At no point in time have I really regretted over-packing. But I have regretted under-packing. So for now, this pack rat will continue to attempt to streamline at home, but maybe not so much for travel. Will work through my over-packing insecurities in due time. Meanwhile, my kitchen sink and I will send you a postcard from the beaches of Key West! 

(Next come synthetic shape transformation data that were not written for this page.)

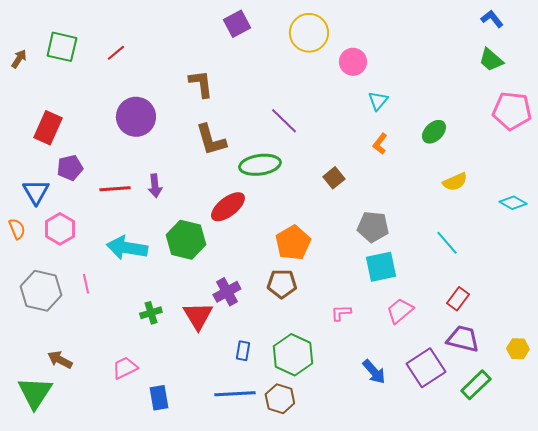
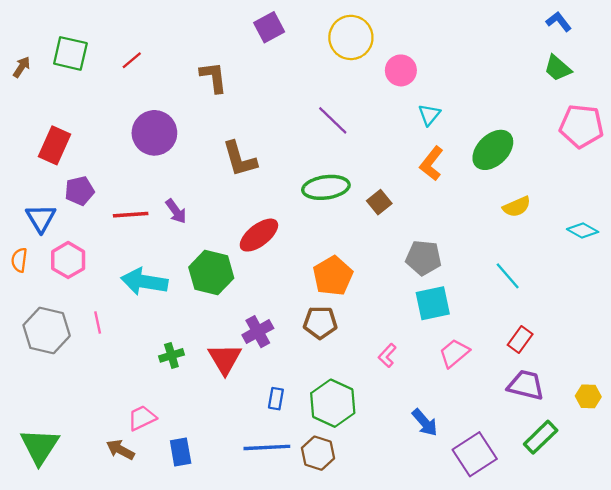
brown L-shape: (201, 84) -> (213, 77), moved
purple line: (284, 121) -> (333, 120), moved
green ellipse: (434, 132) -> (493, 150), size x1.5
orange L-shape: (380, 144) -> (432, 164), size x1.4
green ellipse: (260, 165) -> (326, 187), moved
purple arrow: (155, 186) -> (176, 211), turned -30
orange semicircle: (17, 229) -> (19, 260), turned -150
pink L-shape: (341, 313) -> (387, 355), turned -45
brown arrow: (60, 360) -> (120, 450), moved
purple square: (426, 368) -> (475, 454), moved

Anyone else have problems deciding what to pack? Do you get a little bit judgey when you see you've packed six pairs of socks for a weekend trip, too?

Friday, May 22, 2015

Poo-tee-weet?

So, I accidentally electrocuted a bird last summer. 
But not on purpose, I assure you.

Last summer I came home from work, and walking up my steps to my front door I saw something hanging down from my over-door light. A slight believer in bad omens, I shrieked and jumped back. There was definitely something dangling there, and I was almost certain it was a bat. But a bat hanging around in broad daylight?? Probably had rabies, or was actually a vampire or something. CLEARLY couldn't be trusted, whatever it was.

After shaking my keys at it (and then frantically moving to protect my face) and yelling and trying to get it to move, it was still there. So I took out my trusty camera (yes, no smart phone here) and took a photo of it. Then made the mad dash inside (yelling profanities all the way) and sent the pic out to the Internets to tell me what it was. Several suggestions arose. Probably a bat. Maybe a vampire. Couldn't be trusted, whatever it was. A vampire bat in broad daylight like that. AKA No one knew.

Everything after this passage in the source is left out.